-- Transcribed page contents --

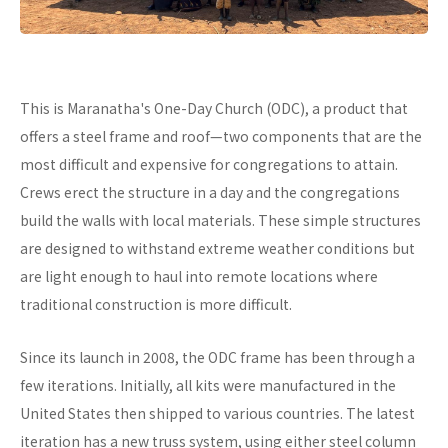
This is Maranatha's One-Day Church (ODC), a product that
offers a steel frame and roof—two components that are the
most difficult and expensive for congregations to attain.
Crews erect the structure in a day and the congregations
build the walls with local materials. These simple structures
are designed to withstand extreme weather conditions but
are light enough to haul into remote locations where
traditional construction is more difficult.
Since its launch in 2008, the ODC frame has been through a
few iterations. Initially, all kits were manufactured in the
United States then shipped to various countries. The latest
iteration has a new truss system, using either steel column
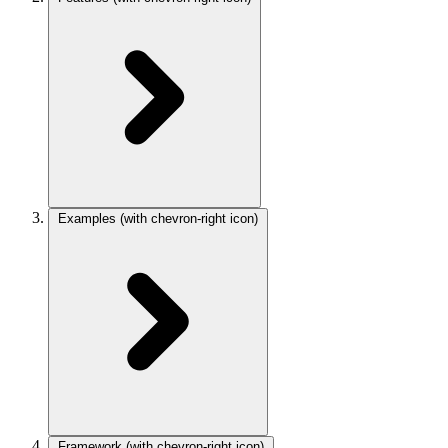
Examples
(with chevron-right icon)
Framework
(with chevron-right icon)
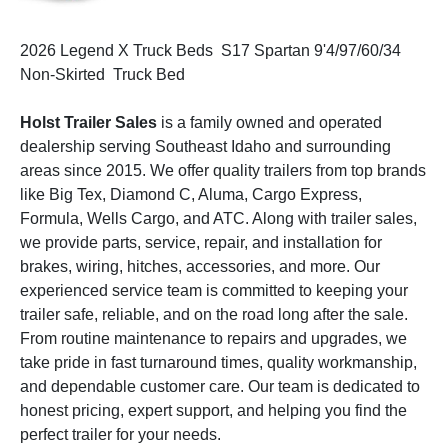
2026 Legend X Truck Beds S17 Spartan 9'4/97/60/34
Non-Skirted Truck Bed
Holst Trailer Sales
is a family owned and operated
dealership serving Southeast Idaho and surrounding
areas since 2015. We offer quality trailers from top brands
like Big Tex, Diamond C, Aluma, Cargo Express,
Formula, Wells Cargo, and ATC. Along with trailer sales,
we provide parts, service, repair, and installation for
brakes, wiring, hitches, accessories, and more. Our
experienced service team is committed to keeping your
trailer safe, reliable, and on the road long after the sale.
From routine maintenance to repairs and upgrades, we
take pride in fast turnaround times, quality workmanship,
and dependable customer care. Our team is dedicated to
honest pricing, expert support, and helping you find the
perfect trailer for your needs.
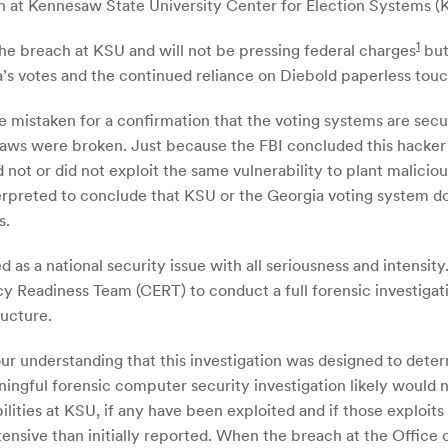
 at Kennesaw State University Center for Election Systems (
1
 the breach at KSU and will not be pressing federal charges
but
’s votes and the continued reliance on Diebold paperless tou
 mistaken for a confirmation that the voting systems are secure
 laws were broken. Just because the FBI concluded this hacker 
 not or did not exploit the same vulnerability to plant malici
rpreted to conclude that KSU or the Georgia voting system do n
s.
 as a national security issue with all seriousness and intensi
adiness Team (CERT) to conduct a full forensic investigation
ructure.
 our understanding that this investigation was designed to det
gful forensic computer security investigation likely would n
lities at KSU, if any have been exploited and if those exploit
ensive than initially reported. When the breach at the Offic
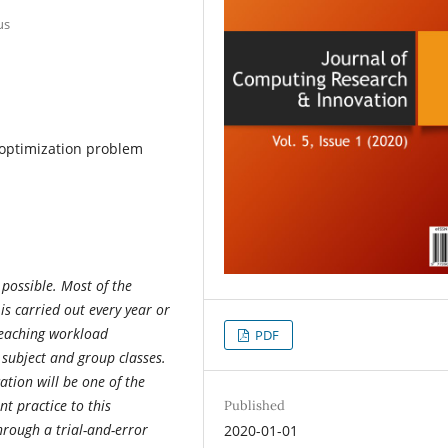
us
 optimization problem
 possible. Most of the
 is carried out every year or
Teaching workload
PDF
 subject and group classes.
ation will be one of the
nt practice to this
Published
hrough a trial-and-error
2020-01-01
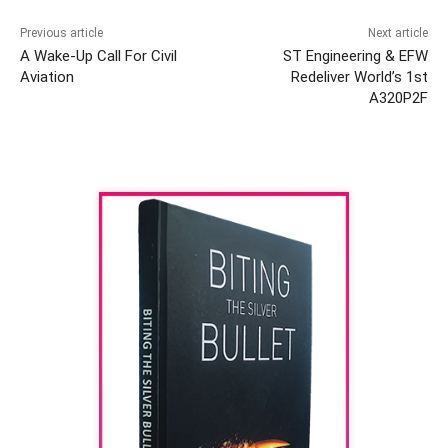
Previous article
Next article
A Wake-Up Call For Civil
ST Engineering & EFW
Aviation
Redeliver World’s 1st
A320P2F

==

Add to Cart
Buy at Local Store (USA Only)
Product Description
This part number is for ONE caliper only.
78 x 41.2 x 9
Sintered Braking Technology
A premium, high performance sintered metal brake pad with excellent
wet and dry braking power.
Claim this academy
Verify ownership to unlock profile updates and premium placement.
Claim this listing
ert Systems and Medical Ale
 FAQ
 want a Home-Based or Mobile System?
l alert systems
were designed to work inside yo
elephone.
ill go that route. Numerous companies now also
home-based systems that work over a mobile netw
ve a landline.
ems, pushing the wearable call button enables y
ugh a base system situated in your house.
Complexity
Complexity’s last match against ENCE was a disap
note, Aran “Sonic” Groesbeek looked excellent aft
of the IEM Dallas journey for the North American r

-- Required work --
Given the records above, restate word for word only the lines starting at the one with "This is Maranatha's" and ending at the one with "Since its launch".

-- Answer to the problem --
This is Maranatha's One-Day Church (ODC), a product that
offers a steel frame and roof—two components that are the
most difficult and expensive for congregations to attain.
Crews erect the structure in a day and the congregations
build the walls with local materials. These simple structures
are designed to withstand extreme weather conditions but
are light enough to haul into remote locations where
traditional construction is more difficult.
Since its launch in 2008, the ODC frame has been through a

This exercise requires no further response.